遠處,那一群正在悠閑梳理羽毛的綠頭鴨、大白鵝,甚至是岸邊樹上的烏鴉,突然像是集體中了邪。
它們停止了鳴叫,齊刷刷地轉過頭,死死盯著顧珠他們這條船——準確地說,是盯著劉芳。
因為剛才顧珠撒粉末的時候,順著風,有一半都飄到了劉芳的頭發和肩膀上。
“嘎——!”
一隻領頭的大白鵝率先發難,張開翅膀,像架轟炸機一樣貼著水麵衝了過來。
“這……這是怎麽迴事?”劉芳看著那隻來勢洶洶的大鵝,嚇得花容失色,“怎麽衝我來了?”
“阿姨!你太有魅力了!”顧珠縮在船尾,大聲喊道,“連大鵝都喜歡你!這叫沉魚落雁!”
“我不想要這種落雁!”劉芳尖叫著想要站起來,結果船身一晃,她一屁股坐在了船板上。
下一秒,災難降臨。
十幾隻鴨子加上三隻戰鬥力爆表的大白鵝,把小船圍了個水泄不通。那隻領頭的大鵝極其兇悍,伸長脖子,對著劉芳的屁股就是一口。
“啊——!”劉芳慘叫一聲,手裏的帆布包都甩飛了。
“快!保護阿姨!”顧珠一臉焦急,卻從包裏掏出剛才那個聲波發射器,看似在驅趕,實則按下了一個特定頻率的按鈕。

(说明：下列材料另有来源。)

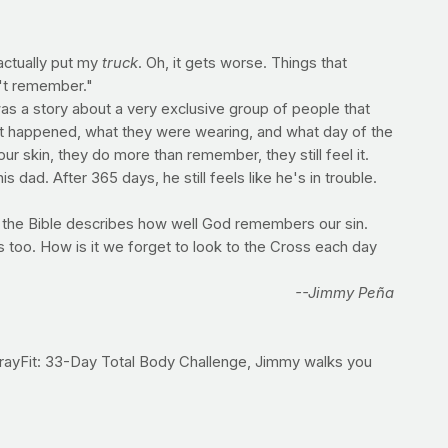
actually put my
truck
. Oh, it gets worse. Things that
n't remember."
 was a story about a very exclusive group of people that
what happened, what they were wearing, and what day of the
r skin, they do more than remember, they still feel it.
dad. After 365 days, he still feels like he's in trouble.
 the Bible describes how well God remembers our sin.
 too. How is it we forget to look to the Cross each day
--Jimmy Peña
e PrayFit: 33-Day Total Body Challenge, Jimmy walks you
o in 2014.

那頻率人類聽不見,但在禽類耳朵裏,就是進攻的衝鋒號。
於是,更混亂的一幕發生了。
幾隻烏鴉從天而降,專門往劉芳那編好的麻花辮上抓,似乎那是絕佳的築巢材料。
鴨子在船邊瘋狂拍打翅膀,濺起的水花把劉芳淋成了落湯雞。
顧遠征坐在船頭,極力控製著麵部表情,不讓自己笑出聲來。
他裝模作樣地揮舞著船槳:“走開!都走開!哎呀,這鵝怎麽跟成了精似的,專咬屁股?”
劉芳此刻已經完全顧不上素養了,她在船艙裏連滾帶爬,頭發散了,臉上全是泥點子,那件的確良襯衫濕透了緊緊貼在身上,狼狽至極。
“顧……顧團長!快劃船!快靠岸!”劉芳帶著哭腔吼道。
半小時後,仿膳飯莊的包間裏。
劉芳去衛生間整理了十分鍾纔出來。
雖然擦幹了水,但頭發依然淩亂,那股子從湖水裏帶出來的魚腥味怎麽也蓋不住。
她那個帆布包已經被撕了個大口子,顯然是在剛才的“空襲”中光榮負傷。
菜上來了。豌豆黃、芸豆卷、肉末燒餅,都是精緻的小點心。
但劉芳現在一點胃口都沒有。她不僅被鵝擰的渾身疼,而且覺得身上奇癢無比。
特別是脖子和後背,讓她忍不住想去撓。
顧珠坐在對麵,津津有味地吃著豌豆黃,眼神清澈得像個天使。
“阿姨,你是不是沒洗澡啊?”顧珠咬著勺子,聲音不大,但在安靜的包間裏格外清晰,“怎麽一直動來動去的?像那隻剛才咬你的大鵝。”
劉芳臉上一陣紅一陣白,手死死抓著桌布,強忍著不去抓撓:“沒……沒有。可能是剛才水裏不幹淨,有點過敏。”
其實,那是剛才顧珠撒的粉末裏,混了一種叫“紅麻蕁”的草藥提取物。
那玩意兒一旦沾上麵板,遇熱發作,越撓越癢,而且會起一種看起來很像某種傳染病的紅斑。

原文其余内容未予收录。